• _ASSIGNMENT_
Which lines of the data contain the string "yasal"? Copy every one of them.
START EXERCISE DATA
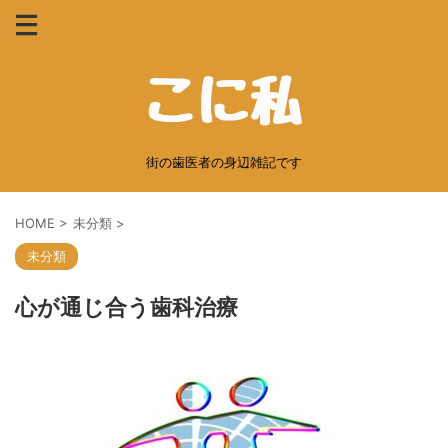
街の歯医者の身辺雑記です
HOME
>
未分類
>
未分類
心が通じ合う歯科治療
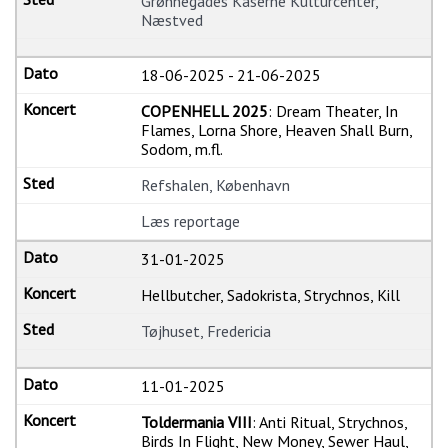
Grønnegades Kaserne Kulturcenter,
Næstved
18-06-2025
-
21-06-2025
COPENHELL 2025
: Dream Theater, In
Flames, Lorna Shore, Heaven Shall Burn,
Sodom, m.fl.
Refshalen, København
Læs reportage
31-01-2025
Hellbutcher, Sadokrista, Strychnos, Kill
Tøjhuset, Fredericia
11-01-2025
Toldermania VIII
: Anti Ritual, Strychnos,
Birds In Flight, New Money, Sewer Haul,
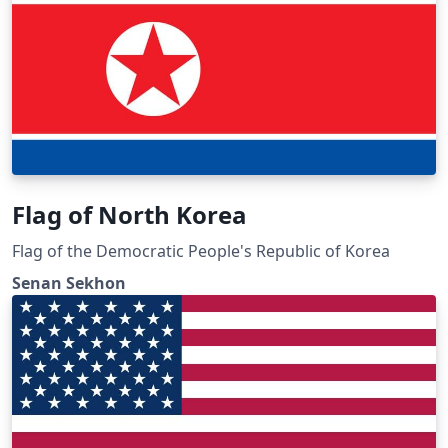
Flag of North Korea
Flag of the Democratic People's Republic of Korea
Senan Sekhon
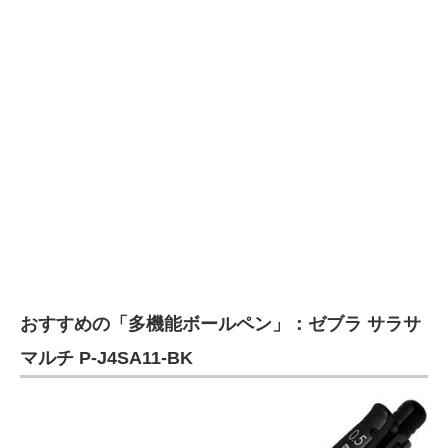
おすすめの「多機能ボールペン」：ゼブラ サラサ
マルチ P-J4SA11-BK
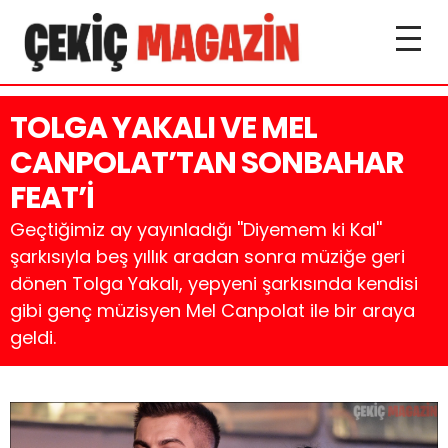
TOLGA YAKALI VE MEL
CANPOLAT’TAN SONBAHAR
FEAT’İ
Geçtiğimiz ay yayınladığı ''Diyemem ki Kal''
şarkısıyla beş yıllık aradan sonra müziğe geri
dönen Tolga Yakalı, yepyeni şarkısında kendisi
gibi genç müzisyen Mel Canpolat ile bir araya
geldi.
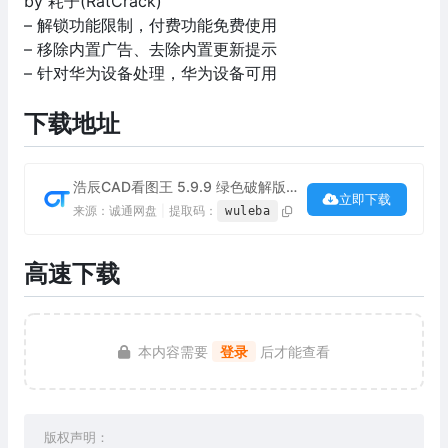
by 耗子(RatCrack)
– 解锁功能限制，付费功能免费使用
– 移除内置广告、去除内置更新提示
– 针对华为设备处理，华为设备可用
下载地址
浩辰CAD看图王 5.9.9 绿色破解版下载
立即下载
来源：诚通网盘
|
提取码：
wuleba
高速下载
本内容需要
登录
后才能查看
版权声明：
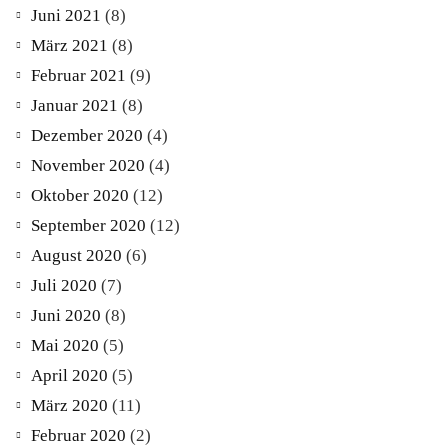
Juni 2021
(8)
März 2021
(8)
Februar 2021
(9)
Januar 2021
(8)
Dezember 2020
(4)
November 2020
(4)
Oktober 2020
(12)
September 2020
(12)
August 2020
(6)
Juli 2020
(7)
Juni 2020
(8)
Mai 2020
(5)
April 2020
(5)
März 2020
(11)
Februar 2020
(2)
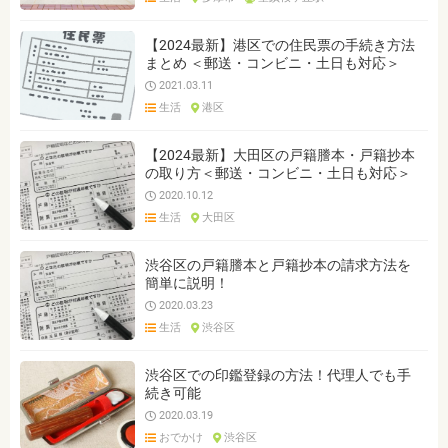
【2024最新】港区での住民票の手続き方法
まとめ ＜郵送・コンビニ・土日も対応＞
2021.03.11
生活
港区
【2024最新】大田区の戸籍謄本・戸籍抄本
の取り方＜郵送・コンビニ・土日も対応＞
2020.10.12
生活
大田区
渋谷区の戸籍謄本と戸籍抄本の請求方法を
簡単に説明！
2020.03.23
生活
渋谷区
渋谷区での印鑑登録の方法！代理人でも手
続き可能
2020.03.19
おでかけ
渋谷区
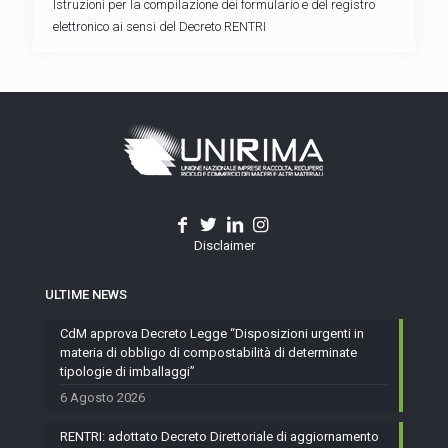
Istruzioni per la compilazione dei formulario e del registro
elettronico ai sensi del Decreto RENTRI
Disclaimer
ULTIME NEWS
CdM approva Decreto Legge “Disposizioni urgenti in
materia di obbligo di compostabilità di determinate
tipologie di imballaggi”
6 Agosto 2026
RENTRI: adottato Decreto Direttoriale di aggiornamento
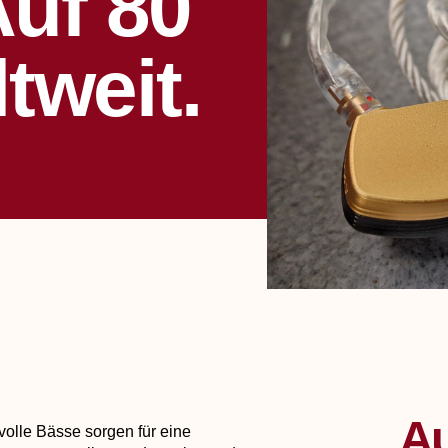
Auf 80
tweit.
Au
olle Bässe sorgen für eine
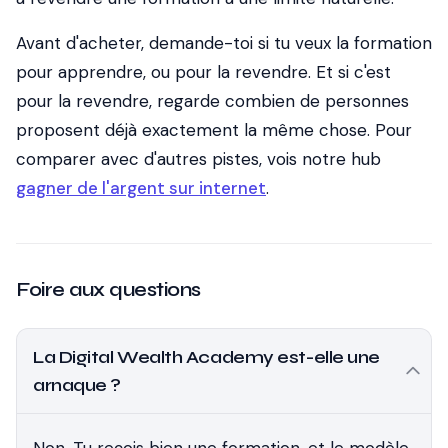
Avant d'acheter, demande-toi si tu veux la formation
pour apprendre, ou pour la revendre. Et si c'est
pour la revendre, regarde combien de personnes
proposent déjà exactement la même chose. Pour
comparer avec d'autres pistes, vois notre hub
gagner de l'argent sur internet
.
Foire aux questions
La Digital Wealth Academy est-elle une
arnaque ?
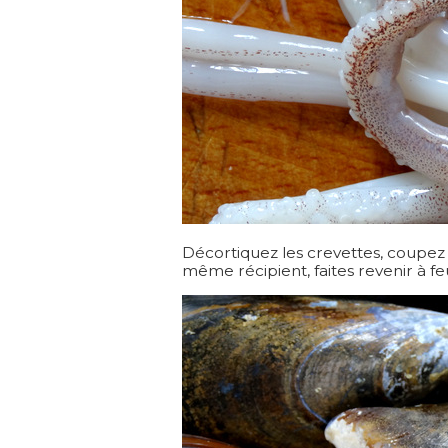
Décortiquez les crevettes, coupez 
même récipient, faites revenir à feu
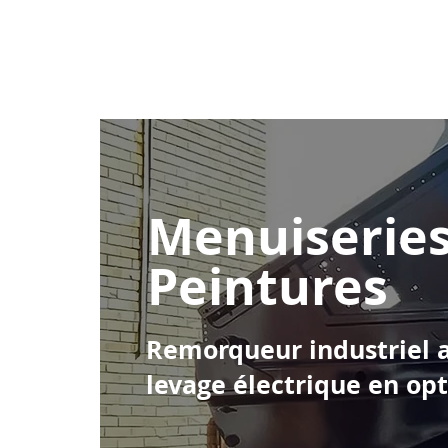
Home
Menuiseries
Peintures
Remorqueur industriel 
levage électrique en op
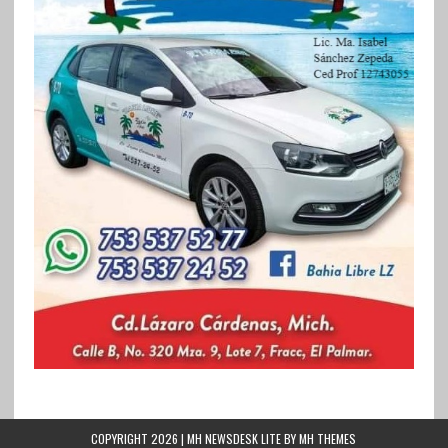
COPYRIGHT 2026 | MH NEWSDESK LITE BY
MH THEMES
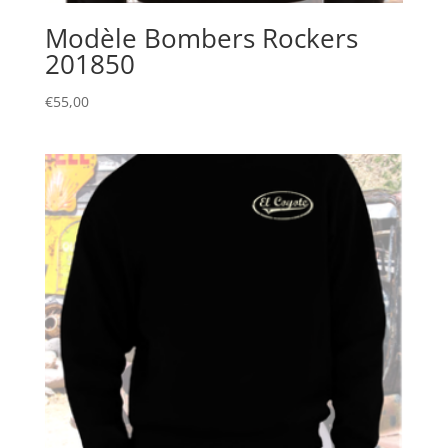
Modèle Bombers Rockers
201850
€
55,00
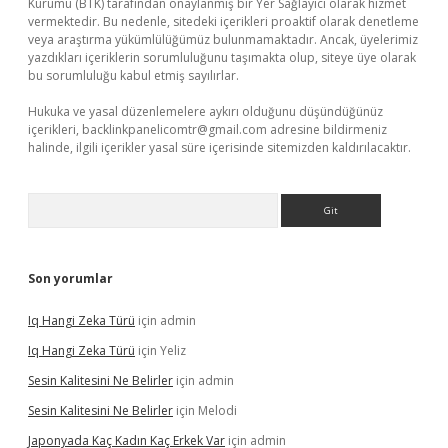
Kurumu (BTK) tarafından onaylanmış bir Yer Sağlayıcı olarak hizmet
vermektedir. Bu nedenle, sitedeki içerikleri proaktif olarak denetleme
veya araştırma yükümlülüğümüz bulunmamaktadır. Ancak, üyelerimiz
yazdıkları içeriklerin sorumluluğunu taşımakta olup, siteye üye olarak
bu sorumluluğu kabul etmiş sayılırlar.
Hukuka ve yasal düzenlemelere aykırı olduğunu düşündüğünüz
içerikleri,
backlinkpanelicomtr@gmail.com
adresine bildirmeniz
halinde, ilgili içerikler yasal süre içerisinde sitemizden kaldırılacaktır.
Arama
Son yorumlar
Iq Hangi Zeka Türü
için
admin
Iq Hangi Zeka Türü
için
Yeliz
Sesin Kalitesini Ne Belirler
için
admin
Sesin Kalitesini Ne Belirler
için
Melodi
Japonyada Kaç Kadın Kaç Erkek Var
için
admin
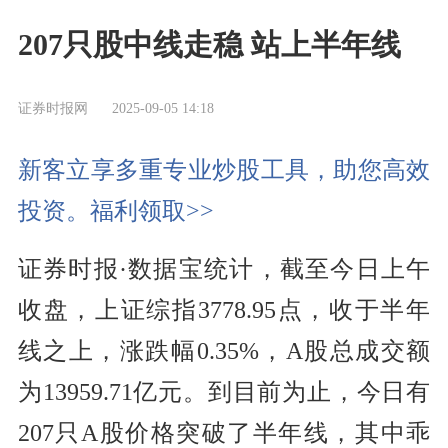
207只股中线走稳 站上半年线
证券时报网
2025-09-05 14:18
新客立享多重专业炒股工具，助您高效
投资。福利领取>>
证券时报·数据宝统计，截至今日上午
收盘，上证综指3778.95点，收于半年
线之上，涨跌幅0.35%，A股总成交额
为13959.71亿元。到目前为止，今日有
207只A股价格突破了半年线，其中乖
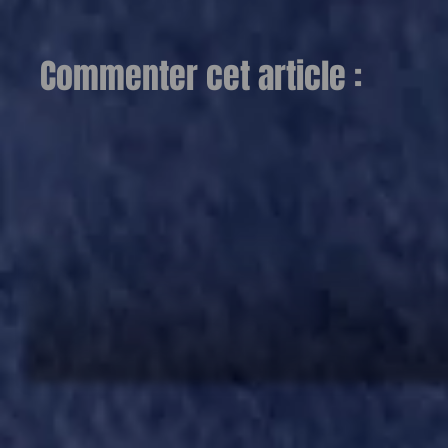
Commenter cet article :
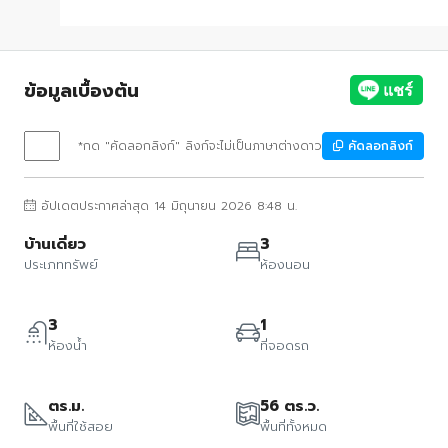
ข้อมูลเบื้องต้น
*กด "คัดลอกลิงก์" ลิงก์จะไม่เป็นภาษาต่างดาว
คัดลอกลิงก์
อัปเดตประกาศล่าสุด 14 มิถุนายน 2026 8:48 น.
บ้านเดี่ยว
3
ประเภททรัพย์
ห้องนอน
3
1
ห้องน้ำ
ที่จอดรถ
ตร.ม.
56 ตร.ว.
พื้นที่ใช้สอย
พื้นที่ทั้งหมด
END EXERCISE DATA
• _RESULT OF THE EXERCISE_
Hukuka ve yasal düzenlemelere aykırı olduğunu düşündüğünüz
halinde, ilgili içerikler yasal süre içerisinde sitemizden kaldırılacaktır.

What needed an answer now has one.